DESCRIPTION OF THE TASK →
Retype each record exactly.

BEGIN TASK INPUT

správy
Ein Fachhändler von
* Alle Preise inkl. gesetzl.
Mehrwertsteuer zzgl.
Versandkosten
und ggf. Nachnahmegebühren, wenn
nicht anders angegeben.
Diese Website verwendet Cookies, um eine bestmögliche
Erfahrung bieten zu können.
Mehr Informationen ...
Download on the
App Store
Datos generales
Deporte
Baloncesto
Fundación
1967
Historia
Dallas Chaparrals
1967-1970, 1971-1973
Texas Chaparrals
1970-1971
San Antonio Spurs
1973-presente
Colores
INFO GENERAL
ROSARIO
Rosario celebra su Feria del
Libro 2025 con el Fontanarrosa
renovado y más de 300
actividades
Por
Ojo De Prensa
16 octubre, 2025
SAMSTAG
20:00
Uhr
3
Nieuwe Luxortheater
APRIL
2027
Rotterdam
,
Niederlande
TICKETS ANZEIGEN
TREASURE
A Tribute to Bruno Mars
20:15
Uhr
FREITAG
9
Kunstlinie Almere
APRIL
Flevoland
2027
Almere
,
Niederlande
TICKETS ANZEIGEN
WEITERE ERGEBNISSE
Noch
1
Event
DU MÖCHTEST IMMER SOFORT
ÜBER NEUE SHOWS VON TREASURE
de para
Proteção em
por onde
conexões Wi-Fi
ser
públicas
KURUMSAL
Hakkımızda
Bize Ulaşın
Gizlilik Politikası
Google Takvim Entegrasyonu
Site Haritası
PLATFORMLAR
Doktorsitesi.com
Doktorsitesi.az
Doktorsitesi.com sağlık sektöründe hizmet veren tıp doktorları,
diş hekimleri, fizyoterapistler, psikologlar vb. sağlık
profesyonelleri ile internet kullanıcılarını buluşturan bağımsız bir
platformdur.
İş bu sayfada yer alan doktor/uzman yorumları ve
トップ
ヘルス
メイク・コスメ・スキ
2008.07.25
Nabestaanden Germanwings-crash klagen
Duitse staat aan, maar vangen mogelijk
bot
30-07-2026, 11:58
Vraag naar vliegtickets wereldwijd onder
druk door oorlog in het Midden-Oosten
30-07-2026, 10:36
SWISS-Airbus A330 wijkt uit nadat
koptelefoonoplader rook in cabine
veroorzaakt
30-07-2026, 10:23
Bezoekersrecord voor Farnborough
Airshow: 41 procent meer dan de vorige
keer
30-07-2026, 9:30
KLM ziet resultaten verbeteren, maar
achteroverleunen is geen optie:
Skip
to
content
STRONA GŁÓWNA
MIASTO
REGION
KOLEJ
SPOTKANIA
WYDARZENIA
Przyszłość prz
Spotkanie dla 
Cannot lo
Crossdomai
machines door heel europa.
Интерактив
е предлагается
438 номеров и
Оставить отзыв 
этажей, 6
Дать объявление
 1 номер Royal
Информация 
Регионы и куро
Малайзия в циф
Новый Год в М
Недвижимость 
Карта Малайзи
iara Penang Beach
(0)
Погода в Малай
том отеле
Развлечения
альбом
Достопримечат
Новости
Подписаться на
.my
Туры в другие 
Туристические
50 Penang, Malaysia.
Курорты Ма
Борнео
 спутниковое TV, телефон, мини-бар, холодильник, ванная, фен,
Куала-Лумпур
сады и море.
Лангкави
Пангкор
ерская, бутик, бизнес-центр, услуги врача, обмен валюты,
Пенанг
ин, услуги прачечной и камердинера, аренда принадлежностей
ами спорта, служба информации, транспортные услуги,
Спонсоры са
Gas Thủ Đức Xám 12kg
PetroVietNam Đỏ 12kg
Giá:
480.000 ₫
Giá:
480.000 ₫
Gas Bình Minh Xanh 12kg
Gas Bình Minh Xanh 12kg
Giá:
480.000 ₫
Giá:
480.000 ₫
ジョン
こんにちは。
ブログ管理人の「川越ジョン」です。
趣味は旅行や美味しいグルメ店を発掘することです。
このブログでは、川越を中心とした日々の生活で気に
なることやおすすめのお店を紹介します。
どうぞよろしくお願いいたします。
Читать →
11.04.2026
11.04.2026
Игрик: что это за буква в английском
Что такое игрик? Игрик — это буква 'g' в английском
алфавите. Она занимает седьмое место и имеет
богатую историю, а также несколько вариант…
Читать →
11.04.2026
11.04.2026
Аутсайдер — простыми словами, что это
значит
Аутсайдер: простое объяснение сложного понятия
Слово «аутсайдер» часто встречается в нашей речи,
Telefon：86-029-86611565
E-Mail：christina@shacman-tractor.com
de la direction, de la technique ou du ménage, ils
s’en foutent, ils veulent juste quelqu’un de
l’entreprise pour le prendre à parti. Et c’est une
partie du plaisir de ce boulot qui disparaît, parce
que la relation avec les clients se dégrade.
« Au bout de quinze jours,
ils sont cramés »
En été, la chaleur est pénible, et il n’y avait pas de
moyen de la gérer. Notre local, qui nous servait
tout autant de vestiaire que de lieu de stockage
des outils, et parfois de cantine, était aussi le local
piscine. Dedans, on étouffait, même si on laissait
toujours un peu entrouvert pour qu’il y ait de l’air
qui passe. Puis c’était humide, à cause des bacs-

END TASK INPUT

REPLY →
správy
Ein Fachhändler von
* Alle Preise inkl. gesetzl.
Mehrwertsteuer zzgl.
Versandkosten
und ggf. Nachnahmegebühren, wenn
nicht anders angegeben.
Diese Website verwendet Cookies, um eine bestmögliche
Erfahrung bieten zu können.
Mehr Informationen ...
Download on the
App Store
Datos generales
Deporte
Baloncesto
Fundación
1967
Historia
Dallas Chaparrals
1967-1970, 1971-1973
Texas Chaparrals
1970-1971
San Antonio Spurs
1973-presente
Colores
INFO GENERAL
ROSARIO
Rosario celebra su Feria del
Libro 2025 con el Fontanarrosa
renovado y más de 300
actividades
Por
Ojo De Prensa
16 octubre, 2025
SAMSTAG
20:00
Uhr
3
Nieuwe Luxortheater
APRIL
2027
Rotterdam
,
Niederlande
TICKETS ANZEIGEN
TREASURE
A Tribute to Bruno Mars
20:15
Uhr
FREITAG
9
Kunstlinie Almere
APRIL
Flevoland
2027
Almere
,
Niederlande
TICKETS ANZEIGEN
WEITERE ERGEBNISSE
Noch
1
Event
DU MÖCHTEST IMMER SOFORT
ÜBER NEUE SHOWS VON TREASURE
de para
Proteção em
por onde
conexões Wi-Fi
ser
públicas
KURUMSAL
Hakkımızda
Bize Ulaşın
Gizlilik Politikası
Google Takvim Entegrasyonu
Site Haritası
PLATFORMLAR
Doktorsitesi.com
Doktorsitesi.az
Doktorsitesi.com sağlık sektöründe hizmet veren tıp doktorları,
diş hekimleri, fizyoterapistler, psikologlar vb. sağlık
profesyonelleri ile internet kullanıcılarını buluşturan bağımsız bir
platformdur.
İş bu sayfada yer alan doktor/uzman yorumları ve
トップ
ヘルス
メイク・コスメ・スキ
2008.07.25
Nabestaanden Germanwings-crash klagen
Duitse staat aan, maar vangen mogelijk
bot
30-07-2026, 11:58
Vraag naar vliegtickets wereldwijd onder
druk door oorlog in het Midden-Oosten
30-07-2026, 10:36
SWISS-Airbus A330 wijkt uit nadat
koptelefoonoplader rook in cabine
veroorzaakt
30-07-2026, 10:23
Bezoekersrecord voor Farnborough
Airshow: 41 procent meer dan de vorige
keer
30-07-2026, 9:30
KLM ziet resultaten verbeteren, maar
achteroverleunen is geen optie:
Skip
to
content
STRONA GŁÓWNA
MIASTO
REGION
KOLEJ
SPOTKANIA
WYDARZENIA
Przyszłość prz
Spotkanie dla 
Cannot lo
Crossdomai
machines door heel europa.
Интерактив
е предлагается
438 номеров и
Оставить отзыв 
этажей, 6
Дать объявление
 1 номер Royal
Информация 
Регионы и куро
Малайзия в циф
Новый Год в М
Недвижимость 
Карта Малайзи
iara Penang Beach
(0)
Погода в Малай
том отеле
Развлечения
альбом
Достопримечат
Новости
Подписаться на
.my
Туры в другие 
Туристические
50 Penang, Malaysia.
Курорты Ма
Борнео
 спутниковое TV, телефон, мини-бар, холодильник, ванная, фен,
Куала-Лумпур
сады и море.
Лангкави
Пангкор
ерская, бутик, бизнес-центр, услуги врача, обмен валюты,
Пенанг
ин, услуги прачечной и камердинера, аренда принадлежностей
ами спорта, служба информации, транспортные услуги,
Спонсоры са
Gas Thủ Đức Xám 12kg
PetroVietNam Đỏ 12kg
Giá:
480.000 ₫
Giá:
480.000 ₫
Gas Bình Minh Xanh 12kg
Gas Bình Minh Xanh 12kg
Giá:
480.000 ₫
Giá:
480.000 ₫
ジョン
こんにちは。
ブログ管理人の「川越ジョン」です。
趣味は旅行や美味しいグルメ店を発掘することです。
このブログでは、川越を中心とした日々の生活で気に
なることやおすすめのお店を紹介します。
どうぞよろしくお願いいたします。
Читать →
11.04.2026
11.04.2026
Игрик: что это за буква в английском
Что такое игрик? Игрик — это буква 'g' в английском
алфавите. Она занимает седьмое место и имеет
богатую историю, а также несколько вариант…
Читать →
11.04.2026
11.04.2026
Аутсайдер — простыми словами, что это
значит
Аутсайдер: простое объяснение сложного понятия
Слово «аутсайдер» часто встречается в нашей речи,
Telefon：86-029-86611565
E-Mail：christina@shacman-tractor.com
de la direction, de la technique ou du ménage, ils
s’en foutent, ils veulent juste quelqu’un de
l’entreprise pour le prendre à parti. Et c’est une
partie du plaisir de ce boulot qui disparaît, parce
que la relation avec les clients se dégrade.
« Au bout de quinze jours,
ils sont cramés »
En été, la chaleur est pénible, et il n’y avait pas de
moyen de la gérer. Notre local, qui nous servait
tout autant de vestiaire que de lieu de stockage
des outils, et parfois de cantine, était aussi le local
piscine. Dedans, on étouffait, même si on laissait
toujours un peu entrouvert pour qu’il y ait de l’air
qui passe. Puis c’était humide, à cause des bacs-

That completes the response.